Unit2.4.5Optimally amortizing data movement

Homework2.4.5.1.

In the discussion in the last unit, assume that a fixed number of elements in $m_R \times n_R$ submatrix $C_{i,j}$ can be stored in registers: $m_R n_R = K \text{.}$ What choices of $m_R$ and $n_R$ maximize

\begin{equation*} \frac{2 m_R n_R}{m_R + n_R}, \end{equation*}

the ratio of useful operations (floating point operations) to overhead (memory operations)?

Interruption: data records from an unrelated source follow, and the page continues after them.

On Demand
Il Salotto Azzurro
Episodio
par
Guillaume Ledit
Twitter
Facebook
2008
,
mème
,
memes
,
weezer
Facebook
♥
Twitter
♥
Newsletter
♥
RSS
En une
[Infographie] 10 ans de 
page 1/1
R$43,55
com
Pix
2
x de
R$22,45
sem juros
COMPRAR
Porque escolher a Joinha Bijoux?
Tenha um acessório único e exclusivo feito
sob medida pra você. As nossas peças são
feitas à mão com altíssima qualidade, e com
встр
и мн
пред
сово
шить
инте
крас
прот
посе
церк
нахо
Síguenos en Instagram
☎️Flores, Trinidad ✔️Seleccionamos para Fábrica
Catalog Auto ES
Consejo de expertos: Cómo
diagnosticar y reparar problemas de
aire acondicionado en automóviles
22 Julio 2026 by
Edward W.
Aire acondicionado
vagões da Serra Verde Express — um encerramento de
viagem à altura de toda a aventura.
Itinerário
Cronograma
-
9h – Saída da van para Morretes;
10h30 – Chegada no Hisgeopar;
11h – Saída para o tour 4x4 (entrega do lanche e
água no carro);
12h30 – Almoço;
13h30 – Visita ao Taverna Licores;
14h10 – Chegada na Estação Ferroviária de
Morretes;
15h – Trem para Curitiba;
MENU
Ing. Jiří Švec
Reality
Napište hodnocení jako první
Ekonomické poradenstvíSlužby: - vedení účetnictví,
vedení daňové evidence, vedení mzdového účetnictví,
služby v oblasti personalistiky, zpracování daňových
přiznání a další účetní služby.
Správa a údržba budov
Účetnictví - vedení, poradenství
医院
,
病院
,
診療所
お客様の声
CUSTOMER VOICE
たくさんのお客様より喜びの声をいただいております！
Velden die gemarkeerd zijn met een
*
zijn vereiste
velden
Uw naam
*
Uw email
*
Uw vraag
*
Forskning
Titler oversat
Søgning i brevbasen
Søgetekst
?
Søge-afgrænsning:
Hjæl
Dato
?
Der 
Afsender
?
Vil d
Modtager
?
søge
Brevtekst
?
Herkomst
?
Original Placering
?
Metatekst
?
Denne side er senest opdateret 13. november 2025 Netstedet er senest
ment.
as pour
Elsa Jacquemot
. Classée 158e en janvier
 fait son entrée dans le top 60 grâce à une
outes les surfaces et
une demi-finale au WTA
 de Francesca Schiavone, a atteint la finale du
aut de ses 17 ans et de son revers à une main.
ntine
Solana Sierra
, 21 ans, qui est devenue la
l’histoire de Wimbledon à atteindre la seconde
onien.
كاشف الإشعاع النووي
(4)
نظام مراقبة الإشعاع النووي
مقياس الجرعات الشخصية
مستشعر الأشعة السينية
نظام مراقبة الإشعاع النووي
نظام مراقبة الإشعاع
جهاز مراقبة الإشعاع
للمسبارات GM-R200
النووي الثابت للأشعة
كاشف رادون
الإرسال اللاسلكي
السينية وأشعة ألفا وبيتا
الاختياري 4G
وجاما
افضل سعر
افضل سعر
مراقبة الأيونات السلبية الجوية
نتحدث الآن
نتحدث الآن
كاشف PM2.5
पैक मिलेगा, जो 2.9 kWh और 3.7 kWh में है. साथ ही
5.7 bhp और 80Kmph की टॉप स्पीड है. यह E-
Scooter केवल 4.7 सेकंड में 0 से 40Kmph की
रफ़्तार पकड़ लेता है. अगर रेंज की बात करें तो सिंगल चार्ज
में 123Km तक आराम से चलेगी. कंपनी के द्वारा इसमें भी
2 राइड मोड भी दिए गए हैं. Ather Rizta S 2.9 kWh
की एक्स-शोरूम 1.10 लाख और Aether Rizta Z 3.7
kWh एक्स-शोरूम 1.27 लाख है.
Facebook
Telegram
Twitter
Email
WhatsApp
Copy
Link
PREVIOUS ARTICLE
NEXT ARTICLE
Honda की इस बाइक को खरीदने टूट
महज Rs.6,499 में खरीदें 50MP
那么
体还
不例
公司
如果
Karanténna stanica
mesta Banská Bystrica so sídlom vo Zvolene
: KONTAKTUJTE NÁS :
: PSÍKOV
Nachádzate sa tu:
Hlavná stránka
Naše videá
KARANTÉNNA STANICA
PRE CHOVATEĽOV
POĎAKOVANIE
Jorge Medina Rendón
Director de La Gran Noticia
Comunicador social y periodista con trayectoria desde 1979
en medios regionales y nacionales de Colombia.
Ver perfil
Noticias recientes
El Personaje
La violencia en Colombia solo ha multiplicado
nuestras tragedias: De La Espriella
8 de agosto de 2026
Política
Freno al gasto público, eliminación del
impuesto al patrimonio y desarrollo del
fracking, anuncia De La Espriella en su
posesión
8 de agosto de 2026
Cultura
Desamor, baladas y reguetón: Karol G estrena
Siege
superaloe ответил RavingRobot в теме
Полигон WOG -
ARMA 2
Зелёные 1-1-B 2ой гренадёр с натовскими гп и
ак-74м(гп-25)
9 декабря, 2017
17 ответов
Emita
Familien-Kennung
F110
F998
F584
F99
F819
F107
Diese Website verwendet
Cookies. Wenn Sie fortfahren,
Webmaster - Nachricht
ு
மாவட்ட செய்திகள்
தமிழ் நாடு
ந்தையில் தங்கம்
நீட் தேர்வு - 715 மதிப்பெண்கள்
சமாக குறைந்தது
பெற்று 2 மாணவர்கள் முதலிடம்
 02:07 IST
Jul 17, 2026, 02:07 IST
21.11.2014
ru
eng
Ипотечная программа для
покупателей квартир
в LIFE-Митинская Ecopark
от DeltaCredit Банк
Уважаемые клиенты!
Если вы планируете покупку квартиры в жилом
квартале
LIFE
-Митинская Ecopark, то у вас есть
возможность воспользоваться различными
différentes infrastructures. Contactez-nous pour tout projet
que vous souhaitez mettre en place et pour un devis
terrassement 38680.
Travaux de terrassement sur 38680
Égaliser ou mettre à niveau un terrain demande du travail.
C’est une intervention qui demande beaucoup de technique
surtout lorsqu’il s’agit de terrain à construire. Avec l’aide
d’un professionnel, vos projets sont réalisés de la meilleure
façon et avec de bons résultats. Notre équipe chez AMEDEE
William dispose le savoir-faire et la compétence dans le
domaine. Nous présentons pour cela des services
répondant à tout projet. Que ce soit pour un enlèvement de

Of course, our approach so far restricts $m_R$ to be an integer multiple of the vector length, so that adds another contraint. Let's not worry about that.

Hint

You want to maximize

\begin{equation*} \frac{2 m_R n_R}{m_R + n_R}, \end{equation*}

under the constraint that $m_R n_R = K \text{.}$

If you took a course in calculus, you may have been asked to maximize $x y$ under the constraint that $2( x+y)$ is constant. It might have been phrased as "You have a fixed amount of fencing to enclose a rectangular area. How should you pick the length, $x \text{,}$ and width $y$ of the rectangle?" If you think about it, the answer to this homework is closely related to this question about fencing.

\begin{equation*} m_R = n_R = \sqrt{K} \text{.} \end{equation*}
Solution

Let's use $x$ for $m_R$ and $y$ for $n_R \text{.}$ We want to find $x$ and $y$ that maximize

\begin{equation*} \frac{2K}{x + y} \end{equation*}

under the constrant that $x y = K \text{.}$ This is equivalent to finding $x$ and $y$ that minimize $x + y$ under the constraint that $x y = K \text{.}$

Letting $y = K / x$ we find that we need to minimize

\begin{equation*} f( x ) = x + \frac{K}{x}. \end{equation*}

By setting the derivative to zero, we find that the desired $x$ must satisfy

\begin{equation*} 1 - \frac{K}{x^2} = 0. \end{equation*}

Manipulating this yields

\begin{equation*} x^2 = K \end{equation*}

and hence $x = \sqrt{K}$ and $y = K / x = \sqrt{K} \text{.}$

Strictly speaking, you should to check that it is a minimum of $f(x)$ by examining the second derivative and checking that it is positive at the extremum.

Remark2.4.7.

In practice, we have seen that the shape of the block of $C$ kept in registers is not square for a number of reasons:

• The formula for the number of vector registers that are used, when the vector length is four, is

\begin{equation*} \frac{m_R}{4} n_R + \frac{m_R}{4} + 1. \end{equation*}

Even if the number of registers is a "nice number", it may not be optimal for $m_R$ to equal $n_R \text{.}$

• For now, $m_R$ has to be a multiple of the vector length. Later we will see that we could instead choose $n_R$ to be a multiple of the vector length. Regardless, this limits the choices.